Queen's Speech: Law and order dominate government plans

14 October 2019, 07:50

The Queen and Prince Charles in Parliament
The Queen and Prince Charles in Parliament. Picture: PA
EJ Ward

By EJ Ward

The Queen has reopened Parliament and set out what Boris Johnson's calling an 'optimistic' programme to make the UK 'the greatest place on Earth'.

The Queen’s speech, outlines the government’s plans for legislation, included details of the withdrawal agreement bill, to be voted on if the EU agrees to a Brexit deal this week.

Among the other 26 bills are tougher sentences for violent and sexual offences and legislation to keep serious criminals in prison for longer, impose tougher sentences on foreign offenders who return to the UK and provide better protection for victims of domestic abuse.

They sit alongside measures intended to invest in the NHS, strengthen environmental protections and raise living standards through increasing the national living wage to £10.50 an hour.

The speech focused heavily on law and order.
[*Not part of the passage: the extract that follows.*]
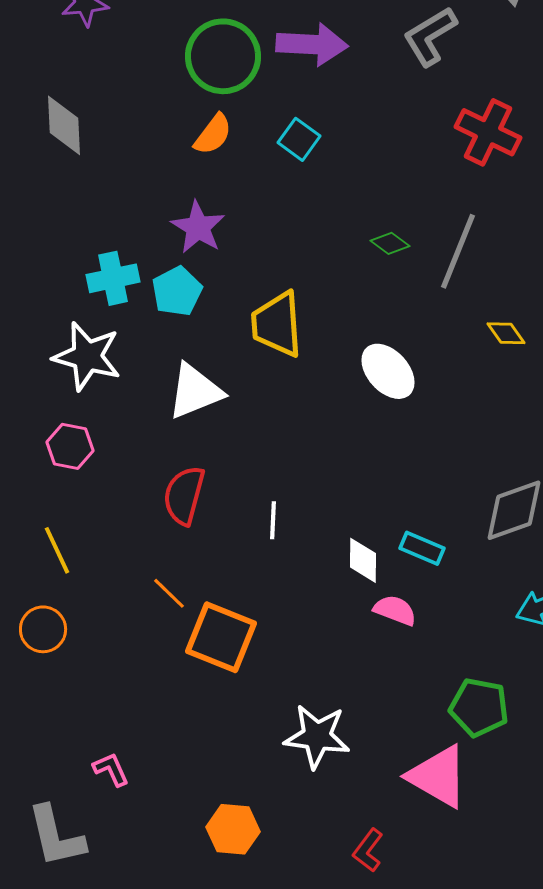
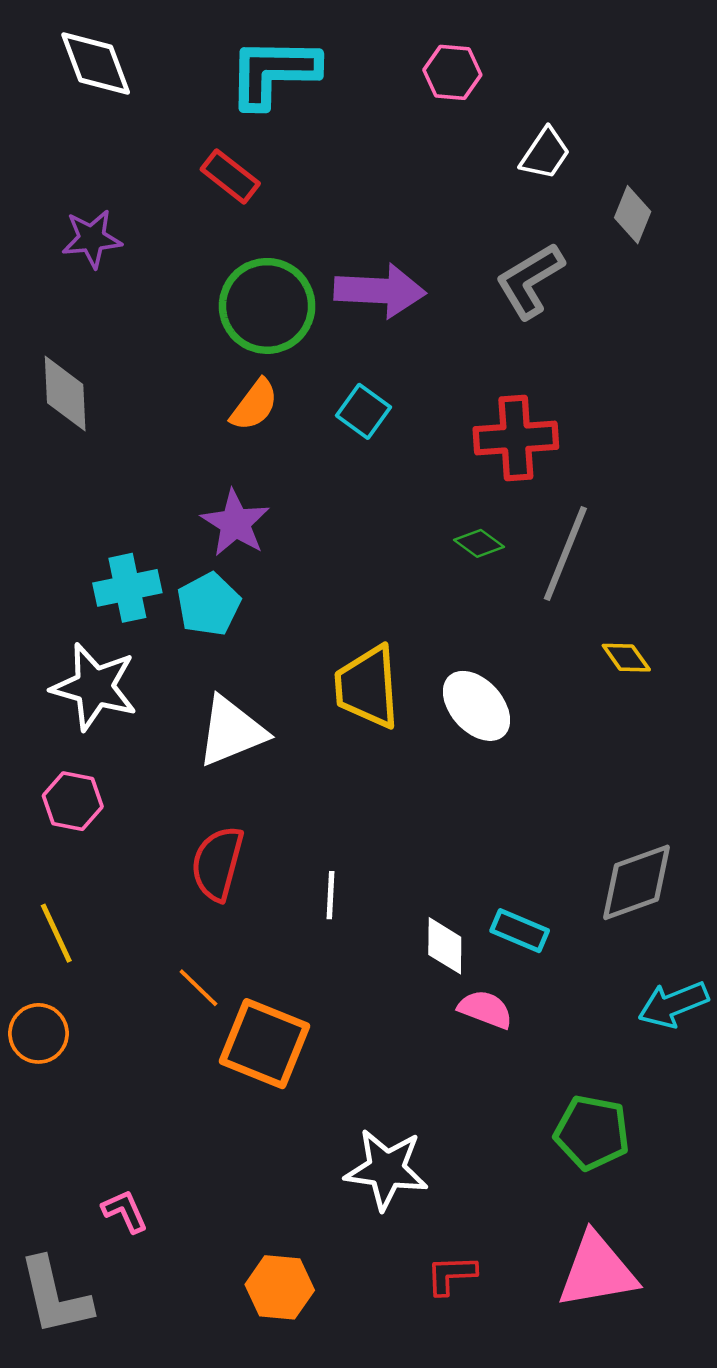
red cross: (488, 132) -> (516, 438), moved, turned -30
yellow trapezoid: (277, 324) -> (367, 687), moved
pink triangle: (438, 776) -> (597, 1271), moved, turned -40
red L-shape: (368, 850) -> (451, 1275), moved, turned 51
The Queen said her Government was "committed to addressing violent crime, and to strengthening public confidence in the criminal justice system."

The Monarch revealed plans for new sentencing laws which would see that the most serious offenders spend longer in custody to "reflect better the severity of their crimes "

The Government will also work to improve safety and security in prisons and to strengthen the rehabilitation of offenders.

The Queen's Speech also highlighted victims and the levels of support they receive from the justice system.

The Queen said: "Laws will be introduced to ensure that the parole system recognises the pain to victims and their families caused by offenders refusing to disclose information relating to their crimes."

The Government's agenda also places a new duty which will be placed on public sector bodies, ensuring they work to address serious violence.

Mr Johnson, was keen to focus on his domestic agenda, promising a Queen's Speech that will "get this country moving again".

"The people of this country don't just want us to sort out Brexit," he said.

"They want their NHS to be stronger, their streets safer, their Wifi faster, the air they breathe cleaner, their kids' schools better-funded - and this optimistic and ambitious Queen's Speech sets us on a course to make all that happen, and more besides.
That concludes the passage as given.